The package manager now includes an "alternatives system". This feature allows you to change the provider of a specific file or set of files.

For example, a user can now swap from busybox to the GNU coreutils by running a simple command.

This works in an entirely dynamic way and required zero changes to the package format or the repository files themselves! [1]

When a conflict is detected between another package during installation, the conflicting files become "choices" in the alternatives system.

Running kiss a or kiss alternatives will list all available choices that can be made.

-> kiss a
-> Alternatives:
ncurses /usr/bin/clear
ncurses /usr/bin/reset

The above command tells me that I have two available choices from the ncurses package. To find out which package owns the current "choice", the kiss-owns utility from kiss-utils can be used (a simple grep in your installed db also works).

-> kiss a ncurses /usr/bin/clear
-> Swapping '/usr/bin/clear' from 'busybox' to 'ncurses'

My system now uses /usr/bin/clear from the ncurses package. Running kiss a again will now show the following output.

-> kiss a
-> Alternatives:
busybox /usr/bin/clear
ncurses /usr/bin/reset

Here's a more complex example showing the swap between a large bulk of choices.

-> kiss a
-> Alternatives:
busybox /usr/bin/clear
coreutils /usr/bin/[
coreutils /usr/bin/base64
coreutils /usr/bin/basename
coreutils /usr/bin/cat
coreutils /usr/bin/chgrp
coreutils /usr/bin/chmod
# Lots of 'coreutils *' lines here.
coreutils /usr/bin/whoami
coreutils /usr/bin/yes
ncurses /usr/bin/reset

The output of kiss a can be directly used as input to kiss a. Each line is a valid set of arguments! Here's how you'd swap to GNU coreutils in a single command.

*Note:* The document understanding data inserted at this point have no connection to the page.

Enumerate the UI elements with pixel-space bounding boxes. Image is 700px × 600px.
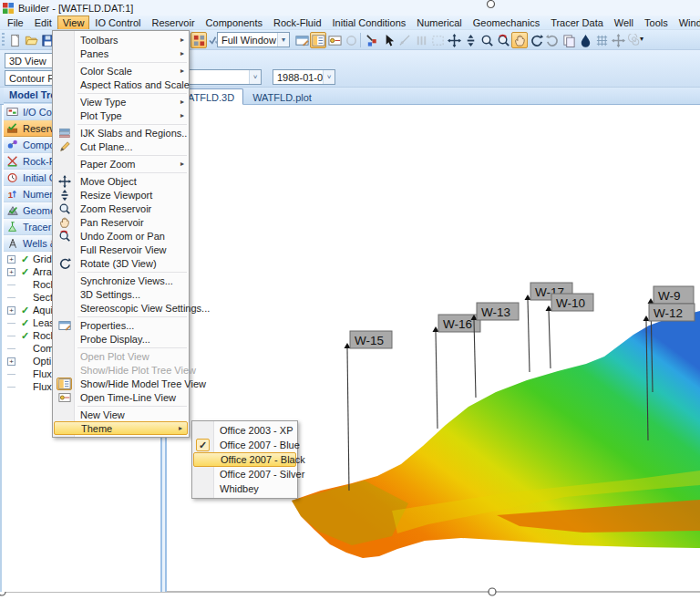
menu-item-resize-viewport[interactable]: Resize Viewport [53, 188, 189, 202]
probe-icon[interactable] [364, 32, 380, 48]
menu-item-3d-settings[interactable]: 3D Settings... [53, 287, 189, 301]
menu-item-full-reservoir-view[interactable]: Full Reservoir View [53, 243, 189, 256]
tree-dash [7, 374, 15, 375]
menu-tracer-data[interactable]: Tracer Data [545, 16, 609, 29]
menu-separator [77, 62, 187, 63]
menu-geomechanics[interactable]: Geomechanics [468, 16, 545, 29]
menu-item-rotate-3d-view[interactable]: Rotate (3D View) [53, 256, 189, 270]
theme-option-office-2007-silver[interactable]: Office 2007 - Silver [192, 467, 297, 481]
menu-item-open-plot-view[interactable]: Open Plot View [53, 349, 189, 363]
move-object-icon[interactable] [446, 32, 462, 48]
chevron-down-icon[interactable]: ˅ [323, 70, 335, 84]
menu-tools[interactable]: Tools [639, 16, 674, 29]
rotate-cw-icon[interactable] [544, 32, 561, 48]
well-marker-icon [643, 316, 650, 321]
open-folder-icon[interactable] [23, 32, 39, 48]
expand-icon[interactable]: + [7, 255, 15, 264]
pointer-icon[interactable] [380, 32, 396, 48]
menu-io-control[interactable]: IO Control [89, 16, 146, 29]
slope-icon[interactable] [396, 32, 413, 48]
menu-item-stereoscopic-view-settings[interactable]: Stereoscopic View Settings... [53, 301, 189, 315]
rock-fluid-icon [6, 155, 19, 168]
expand-icon[interactable]: + [7, 306, 15, 315]
menu-edit[interactable]: Edit [29, 16, 57, 29]
theme-option-office-2003-xp[interactable]: Office 2003 - XP [192, 423, 297, 438]
menu-reservoir[interactable]: Reservoir [147, 16, 201, 29]
dashed-rect-icon[interactable] [429, 32, 446, 48]
toolbar-grip[interactable] [2, 33, 5, 47]
tracer-data-icon [6, 221, 19, 233]
pages-icon[interactable] [561, 32, 577, 48]
menu-item-show-hide-plot-tree-view[interactable]: Show/Hide Plot Tree View [53, 363, 189, 377]
well-marker-icon [525, 295, 531, 300]
menu-item-view-type[interactable]: View Type▸ [53, 95, 189, 109]
viewport-handle-top[interactable] [484, 0, 499, 9]
menu-item-pan-reservoir[interactable]: Pan Reservoir [53, 215, 189, 229]
menu-item-theme[interactable]: Theme▸ [54, 421, 188, 435]
properties-window-icon[interactable] [293, 32, 310, 48]
menu-item-properties[interactable]: Properties... [53, 318, 189, 332]
menu-item-open-time-line-view[interactable]: Open Time-Line View [53, 390, 189, 404]
menu-item-toolbars[interactable]: Toolbars▸ [53, 33, 189, 47]
menu-item-aspect-ratios-and-scale[interactable]: Aspect Ratios and Scale [53, 78, 189, 91]
menu-item-panes[interactable]: Panes▸ [53, 47, 189, 60]
menu-bar: FileEditViewIO ControlReservoirComponent… [0, 16, 700, 30]
menu-item-synchronize-views[interactable]: Synchronize Views... [53, 274, 189, 287]
chevron-down-icon[interactable]: ˅ [249, 70, 261, 84]
menu-rock-fluid[interactable]: Rock-Fluid [268, 16, 327, 29]
menu-item-undo-zoom-or-pan[interactable]: Undo Zoom or Pan [53, 229, 189, 243]
menu-components[interactable]: Components [201, 16, 268, 29]
viewport-handle-bottom[interactable] [489, 588, 496, 595]
properties-window-icon [57, 319, 72, 332]
menu-well[interactable]: Well [609, 16, 639, 29]
date-combo[interactable]: 1988-01-01 ˅ [273, 69, 335, 85]
model-tree-panel-icon[interactable] [310, 32, 326, 48]
time-line-icon [57, 391, 72, 404]
resize-viewport-icon[interactable] [462, 32, 479, 48]
window-mode-combo[interactable]: Full Window ▾ [217, 32, 290, 47]
theme-option-office-2007-blue[interactable]: ✓Office 2007 - Blue [192, 438, 297, 452]
droplet-icon[interactable] [577, 32, 593, 48]
grid-fence-icon[interactable] [593, 32, 610, 48]
well-marker-icon [345, 343, 351, 348]
menu-initial-conditions[interactable]: Initial Conditions [327, 16, 412, 29]
theme-option-whidbey[interactable]: Whidbey [192, 481, 297, 496]
grid-toggle-icon[interactable] [190, 32, 207, 48]
well-trajectory [528, 300, 530, 372]
menu-item-paper-zoom[interactable]: Paper Zoom▸ [53, 157, 189, 171]
pan-hand-icon[interactable] [511, 32, 528, 48]
theme-option-office-2007-black[interactable]: Office 2007 - Black [193, 452, 296, 467]
expand-icon[interactable]: + [7, 268, 15, 276]
menu-item-show-hide-model-tree-view[interactable]: Show/Hide Model Tree View [53, 377, 189, 390]
rotate-ccw-icon[interactable] [528, 32, 544, 48]
menu-numerical[interactable]: Numerical [411, 16, 468, 29]
new-file-icon[interactable] [6, 32, 23, 48]
menu-item-cut-plane[interactable]: Cut Plane... [53, 140, 189, 153]
fence-icon[interactable] [413, 32, 429, 48]
well-w-13: W-13 [471, 303, 520, 398]
menu-item-plot-type[interactable]: Plot Type▸ [53, 109, 189, 122]
well-label: W-13 [481, 305, 510, 319]
reservoir-icon [6, 122, 19, 135]
time-line-icon[interactable] [326, 32, 343, 48]
menu-item-ijk-slabs-and-regions[interactable]: IJK Slabs and Regions.. [53, 126, 189, 140]
tree-dash [7, 387, 15, 388]
menu-view[interactable]: View [57, 16, 90, 29]
expand-icon[interactable]: + [7, 357, 15, 366]
tab-watfld-plot[interactable]: WATFLD.plot [243, 88, 321, 105]
menu-item-new-view[interactable]: New View [53, 408, 189, 421]
circle-icon[interactable] [343, 32, 359, 48]
menu-window[interactable]: Window [674, 16, 700, 29]
menu-item-move-object[interactable]: Move Object [53, 174, 189, 188]
zoom-icon[interactable] [479, 32, 495, 48]
menu-item-color-scale[interactable]: Color Scale▸ [53, 64, 189, 78]
tree-dash [7, 284, 15, 285]
menu-file[interactable]: File [2, 16, 29, 29]
move-object-icon[interactable] [610, 32, 626, 48]
menu-item-zoom-reservoir[interactable]: Zoom Reservoir [53, 202, 189, 215]
toolbar-separator [360, 33, 361, 47]
toolbar-overflow-icon[interactable]: ▾ [640, 35, 643, 43]
zoom-undo-icon[interactable] [495, 32, 511, 48]
chevron-down-icon[interactable]: ▾ [277, 33, 289, 47]
menu-item-probe-display[interactable]: Probe Display... [53, 332, 189, 346]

# The package manager will read each line from stdin.
kiss a | grep ^coreutils | kiss a -
# Running 'kiss a' will show the inverse of the above listing,
# a long output of 'busybox *'.

My system is now using the GNU coreutils!

This system works for any files across the entire filesystem and as it is entirely dynamic (requiring no changes to the repositories or the package format [1]) it is backwards compatible.

The feature allows the user to swap their /bin/sh, coreutils and really anything they desire. Very complex setups are now easily possible when this is paired with the repository system.

The package manager, init scripts and package files are written in POSIX shell allowing any POSIX compatible shell or coreutils to be used in place of the defaults (one exception is made for sed -i which is too useful to let go of [2]).

With this change, the user now has the choice between, init, device manager, coreutils, shell and anything they desire!

[1]: Some minor changes were made to where some packages install their files. coreutils was installed to /usr/local/bin due to the absence of this alternatives feature. This was still not a change to the format of the package system itself though!

[2]: Utilities like tar which have no standard command-line interface may be incompatible when swapped out. There's nothing that can really be done about this.